Not to be alarmist or anything but chemo tends to destroy the body's natural immune system to the detriment of the patient and to the financial benefit of the medical practitioners and pharmaceutical companies.
"As a physician who developed cancer herself, Dr. Lorraine Day was well aware that physicians are more afraid of cancer than patients are, because doctors KNOW that chemotherapy, radiation and surgery are NOT the answer to cancer."

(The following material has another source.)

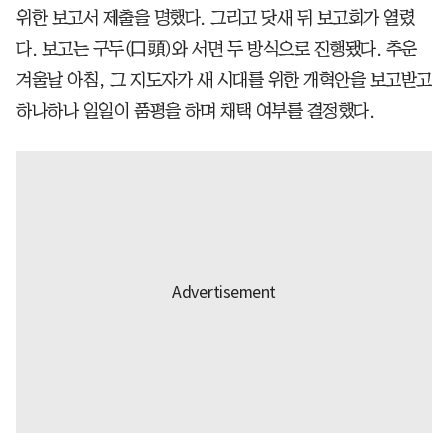
위한 보고서 제출을 명했다. 그리고 닷새 뒤 보고회가 열렸
다. 보고는 구두(口頭)와 서면 두 방식으로 진행됐다. 추운
겨울날 아침, 그 지도자가 새 시대를 위한 개혁안을 보고받고
하나하나 일일이 품평을 하며 채택 여부를 결정했다.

For the benefit of our cancer researching friend:
"Metastases do not exist either. There are cancers and cancer-equivalent developments obeying the same rule, all as associations of HH’s with their corresponding organ developments. There is in fact no mechanism for cancer cells to travel from one part of the body to another, nor any way of explaining how one cancer in one tissue learns to mutate and produce the exact correct, histologically different development appropriate to another tissue. As every oncologist knows, each organ, tissue, layer or cell group shows very specific types of growths, necroses or ulcerations, because they are histologically quite distinct. The travelling cell theory would not be able to explain the precise changes needed to account for each separate incident.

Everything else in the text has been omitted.